Players control a strange little creature called Picazzo. Using his leafy hairdo as a helicopter, Picazzo jumps and flies form platform to platform in the attempt to collect every coin in a level. It’s all very simple: Players control the avatar with a virtual analog stick that appears wherever the screen is touched, and drop down beneath platforms with a tap.
To add some challenge to the game, Picazzo can only fly for a limited amount of time before having to recharge a sort of “flight meter” by landing again. Additionally, the levels are littered with enemies called Huffies and Puffies with the former following the user when they get close and the latter following the shape of certain platforms in the level. In order to get rid of them, the player must either cause them to collide with each other (e.g. when they are following the user) or touch them after they have picked up a “butterfly” power-up that makes them invincible. Touching them at any other time will reduce the player’s health.
There is also a camera power-up that will freeze enemies for a short time and a health pickup. The key is that there is ‘a’ — singular — health pickup. Each of the noted power-ups only appear once in each level, and while that isn’t a bad thing, it is, however, the only thing.
Other than coins, two enemy types, and three power-ups, there is nothing else in terms of game play. Even the seven pre-made levels are fairly basic and there’s nothing truly interesting about them in terms of design (most are just photographs). The only longevity that really comes out of them is Game Center integration that hosts leaderboards (scores are based on remaining health, collecting all coins, enemies killed, and level completion time).
In this regard, the novelty of the game is also it’s biggest complaint. PAN Vision relies too heavily on the use of photographs as levels. The problem is that while a funny picture can be amusing, there’s nothing challenging or interesting about it from a game design perspective.

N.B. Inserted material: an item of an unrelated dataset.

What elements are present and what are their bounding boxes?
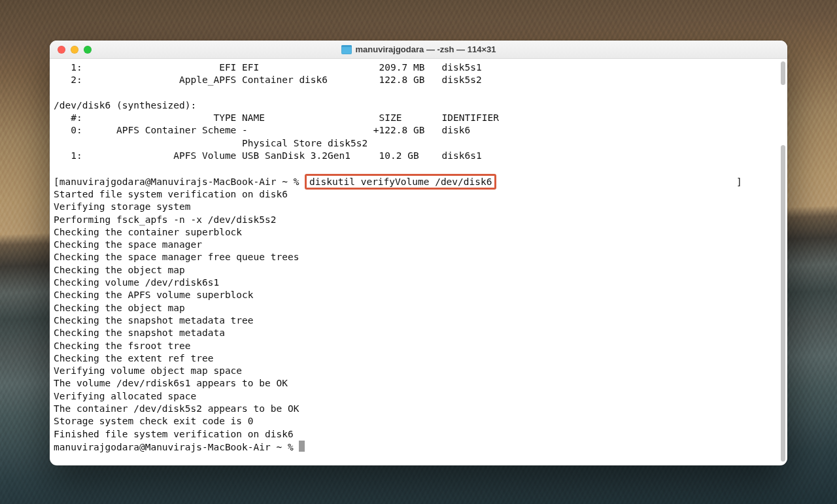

Now, here’s where the potential is. Players can edit and share these levels, but this is very rudimentary at the moment. As it stands, each photograph will have enemies, coin and power-up placement, and platforms algorithmically placed based on the image and it actually works quite well. However, players can go into the photo and edit where they want to place platforms, cleaning up what the automated import missed. Unfortunately, this is all the player can do at the moment and the only way to share is via email.
What players need is a little more control in how levels are created. There needs to be something more interesting for them to create in these worlds beyond importing a background image — as a side note, these images often make it difficult to tell what is and is not a platform when playing. There is a lot going on behind the scenes with Piclings, and user-generated content can often prove very successful (simply take a look at core game Little Big Planet), but users just need more tools to be creative with.
Other than the current limitations of Piclings’ primary gimmick, the only other qualm that comes to mind is that the game can be a bit sensitive in terms of its movement controls.
Overall, as a game, Piclings is a rather drab game. There’s just nothing in there that warrants significant design praise. Nevertheless, as a platform for making something fun, there are some very interesting things happening in regards to this photo-to-level creation. At the moment, the amount of control granted to the user is rather limited, but in time and with more creative tools and sharing mechanisms, Piclings could become much, much more interesting.